Has your loved one been receiving home care services under any of the New Jersey Medicaid Home and Community-based programs such as Global Options? The State’s Comprehensive Medicaid Waiver replaced that program with MLTSS – Medicaid Long Term Services and Supports — and each recipient is assigned to a Managed Care Organization (MCO) which performs a care plan assessment and determines the amount of hours of services to be provided to the Medicaid participant. There is an individual capitation rate assigned for each participant, which is a dollar cost for services. To read the State’s Fact Sheet, published by DMAHS (Division of Medical Assistance and Health Services), look at Consumer_FAQs
Cases are beginning to appear in which the amount of hours is being reduced without there being any actual decrease in the participant’s level of medical need. This raises many legal issues which might even be constitutional in nature, and you should promptly consult with an elder law attorney.

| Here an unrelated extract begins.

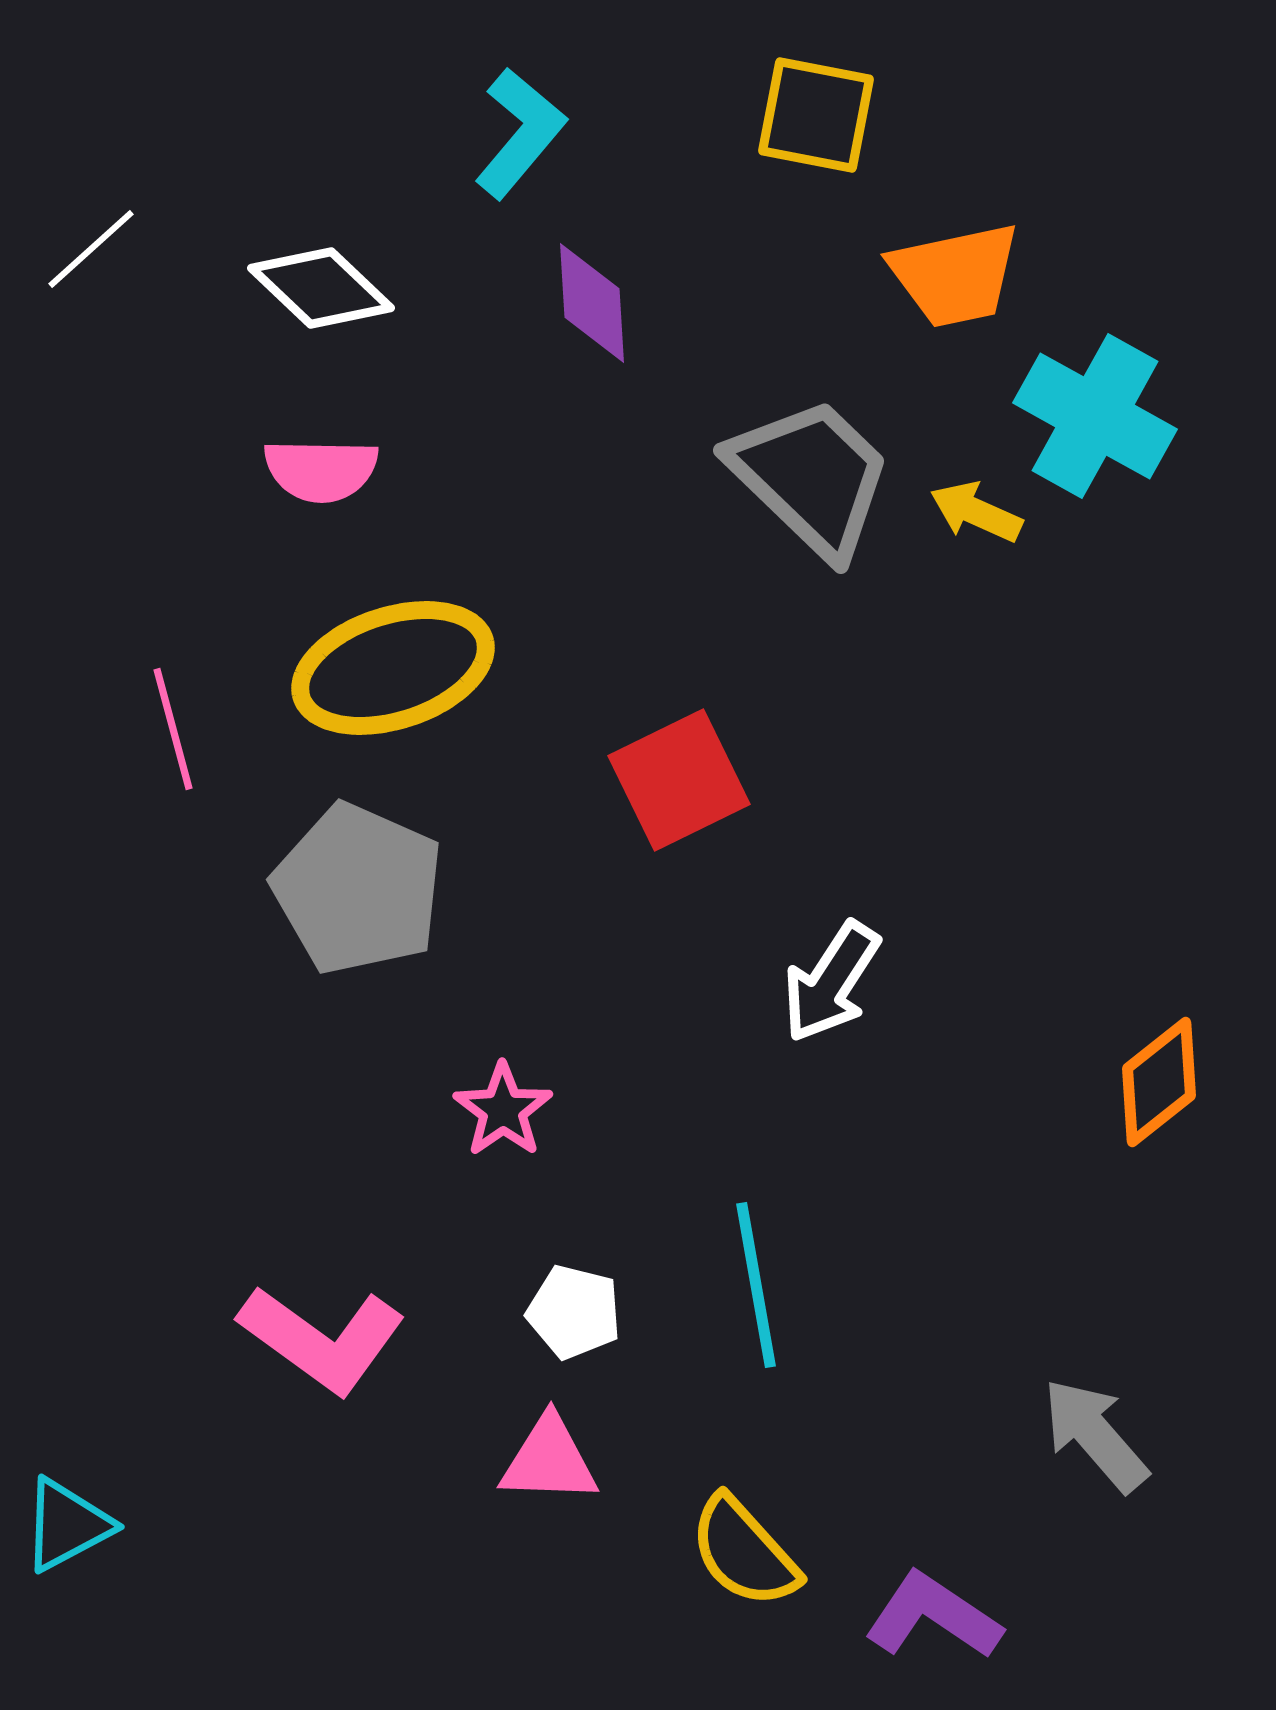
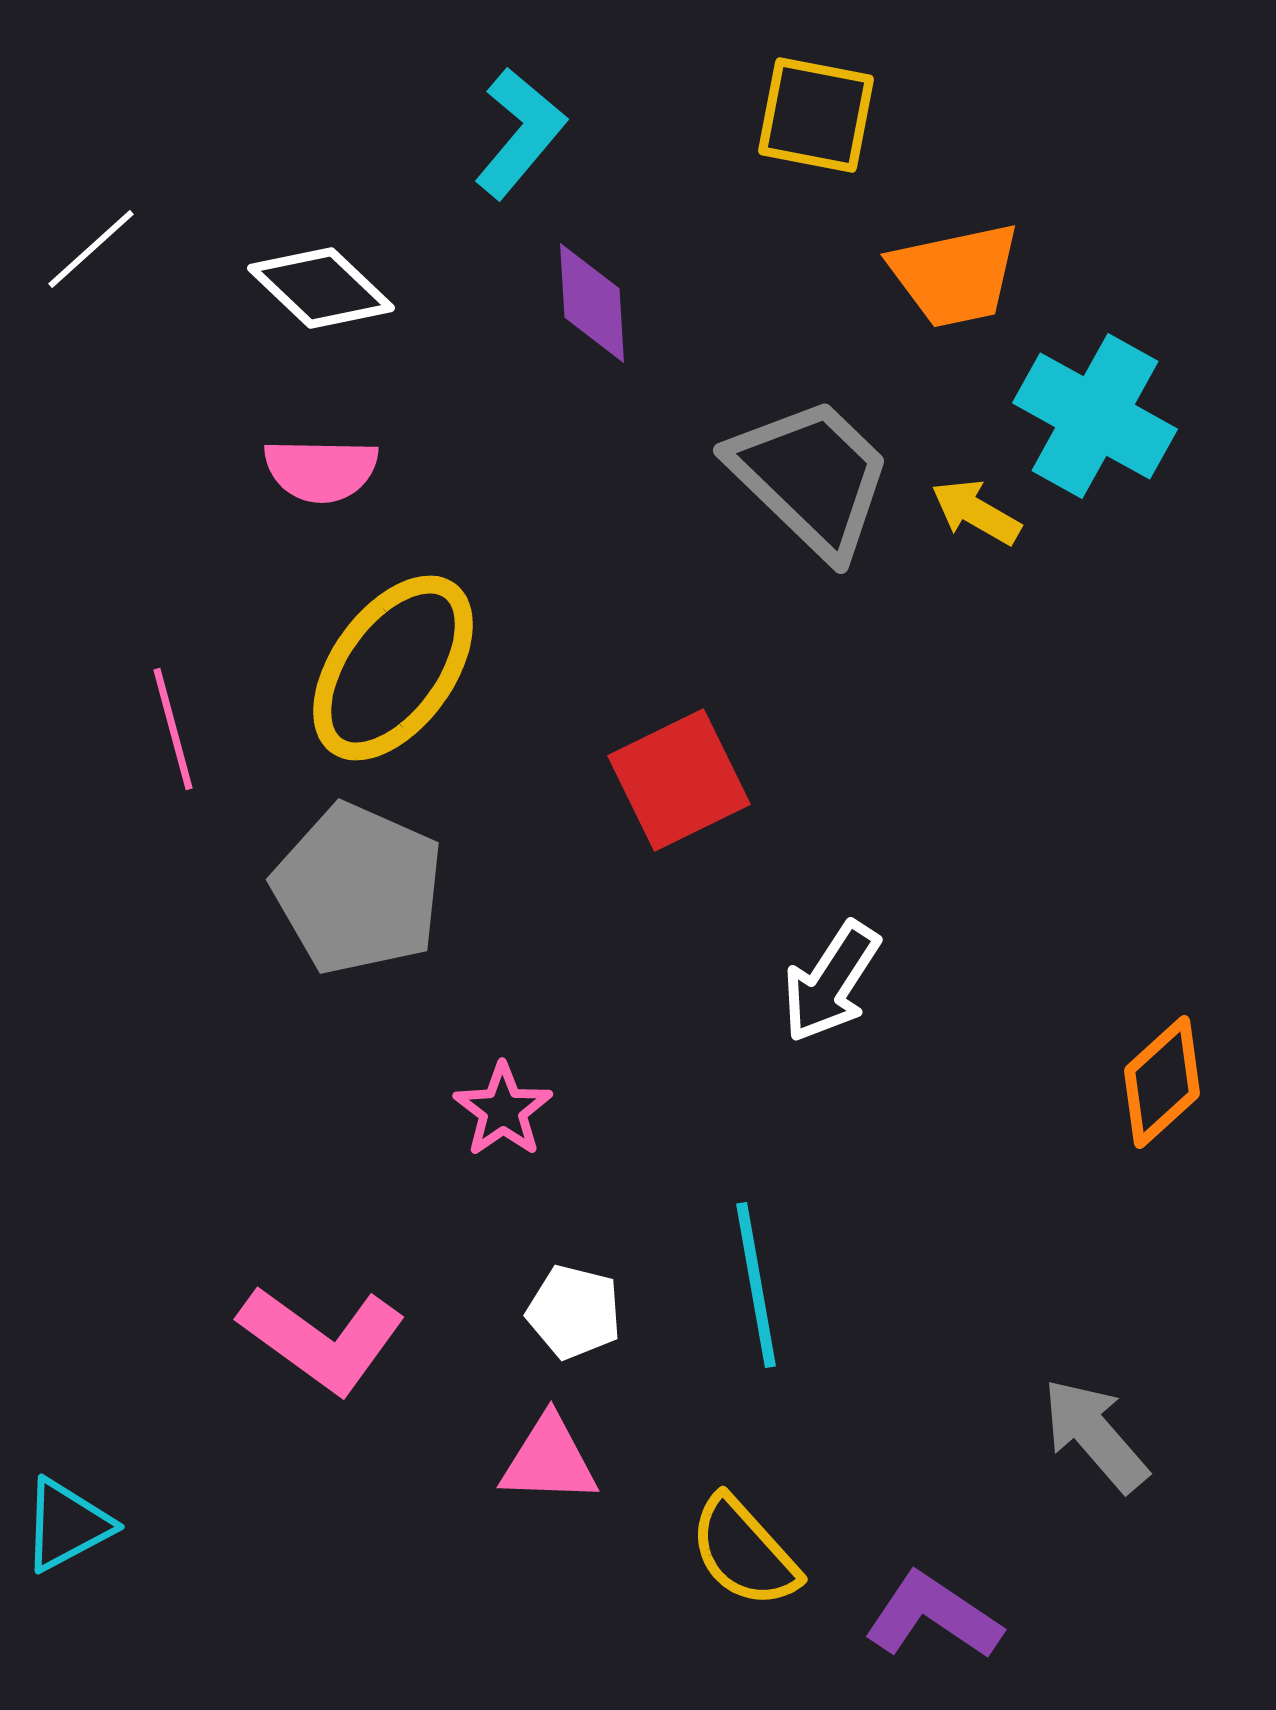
yellow arrow: rotated 6 degrees clockwise
yellow ellipse: rotated 36 degrees counterclockwise
orange diamond: moved 3 px right; rotated 4 degrees counterclockwise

These adverse decisions can be appealed by filing a Request for Hearing before the Office of Administrative Law. The appeal request must be filed promptly — you have just 20 days from the date the Notice is actually served on the participant. The hearing is an administrative trial – records need to be obtained, evidence and legal briefs would be submitted, and the hearing involves presentation of witnesses who testify about the relevant issues. Subpoenas may have to be issued to the State to obtain evidence. If all of the issues aren’t properly presented, there is a risk of waiving your rights without even realizing it.